Ici, ce soir, se forge l'espérance : nous n'étions au début qu'une petite poignée d'hommes libres et résolus. « j'ai rencontré ce matin devant la haie de mon champ une troupe de marins, d'ouvriers, de paysans ». Ils ont été rejoints ici par des femmes et des enfants, par des actifs et des retraités. Ce n'est plus une troupe. C'est un peuple debout qui se lève et qui marche. C'est un peuple fort de la conviction qu'il a de la légitimité de ce combat.

Ce peuple : c'est le peuple des dunes.


Au nom du peuple des dunes,
nous voulons lancer depuis ERDEVEN
un appel solennel :


- Nous appelons tous les scientifiques à nous rejoindre et à nous prêter leur concours et leur expertise,

- Nous appelons tous les enseignants à évoquer avec leurs élèves ou leurs étudiants les préoccupations liées à l’extraction de sable en mer, afin que de proche en proche toutes les familles soient sensibilisées au débat environnemental,

- Nous appelons tous les journalistes à enquêter partout, le long des côtes françaises ,européennes ou internationales, sur les conséquences résultant pour les plages des extractions de sable en mer, afin de faire savoir au monde entier leurs conséquences dommageables et irréversibles pour l'environnement,

- Nous appelons tous les fonctionnaires d’Etat qui travaillent pour des instituts de recherche ou des laboratoires sur la climatologie, la sédimentologie, la courantologie à briser leur devoir de réserve en révélant à tous l’état de leurs observations et de leurs recherches pour participer publiquement au débat sur la défense de notre environnement,

- Nous appelons tous les hommes politiques, tous les maires, tous les conseillers généraux, tous les députés et sénateurs de ce département, à se positionner clairement face aux extractions de sable en mer, afin que les électeurs puissent les choisir en toute connaissance de cause pour les représenter et défendre.

- Nous appelons les pouvoirs publics à enregistrer, au vu de ce grand rassemblement, la très vive opposition des habitants de cette région et à en tirer toutes conséquences, au regard de la politique affichée du gouvernement, et du Président de la République en matière de protection de l’environnement,

- Nous appelons toute la communauté bretonne à se mobiliser et à se tenir prête, si nous ne sommes pas entendus, pour d'autres manifestations à Lorient, à Vannes, à Rennes, et si nécessaire pourquoi pas à Paris,

- Nous appelons tous les Français à réfléchir ensemble à une politique de développement durable qui donnerait la préférence au recyclage des matériaux, à la recherche et à l'innovation dans les matériaux de construction,

- Nous appelons tous ceux qui vivent le long des côtes françaises et dont les plages ont été agressées, à rejoindre le collectif des associations de défense environnementale, le Peuple des Dunes, ou à constituer d’autres collectifs de défense ayant le même objet, dont l’action pourra à terme être unifiée au niveau national.

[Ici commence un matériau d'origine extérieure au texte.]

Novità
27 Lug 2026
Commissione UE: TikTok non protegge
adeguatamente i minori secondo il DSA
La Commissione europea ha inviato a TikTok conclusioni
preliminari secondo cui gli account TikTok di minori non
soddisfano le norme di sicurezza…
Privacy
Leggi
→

- Nous appelons, en dernier lieu, tous les hommes de bonne volonté, tous les jeunes, tous les internautes à diffuser cet appel auprès de leurs parents, amis ou relations afin que les idées et les valeurs mise en mouvement à ERDEVEN, fassent le tour du monde et demeurent de façon permanente en alerte face aux marchands d’oubli et au sommeil volontairement entretenu des marchands de sable.


Vive le Peuple des dunes

Non à l'extraction de sable


Posted by Bruno at 10:21:18 | Permanent Link | Comments (5) |

Yves Lebahy - Peuple des dunes discours d'Erdeven le 25 mars 2007

 


Prise de parole d'Yves LEBAHY

Géographe

 

Pourquoi je me suis mobilisé ?

Pourquoi avons-nous à nous mobiliser ?



Lorsque j’ai eu connaissance de ce projet, il y a quelques mois seulement, et des premiers documents qui circulaient à son sujet, j’ai tout de suite été en alerte pour trois types de raisons au moins.

La première, mettait en jeu des documents scientifiques expliquant que l’opération serait sans effets sur le littoral.
C’est ignorer que toute action humaine quelle qu’elle soit, où qu’elle soit, génère un déséquilibre des milieux et je suis trop attaché au principe de géosophie cher à certains géographes, c'est-à-dire un rapport profond de sagesse et d’humilité que doit entretenir l’homme à l’égard de la terre qui nous porte et nous nourrit, pour n’avoir pas été immédiatement en alerte, surtout sur un milieu aussi complexe et ignoré que le milieu marin au contact des côtes.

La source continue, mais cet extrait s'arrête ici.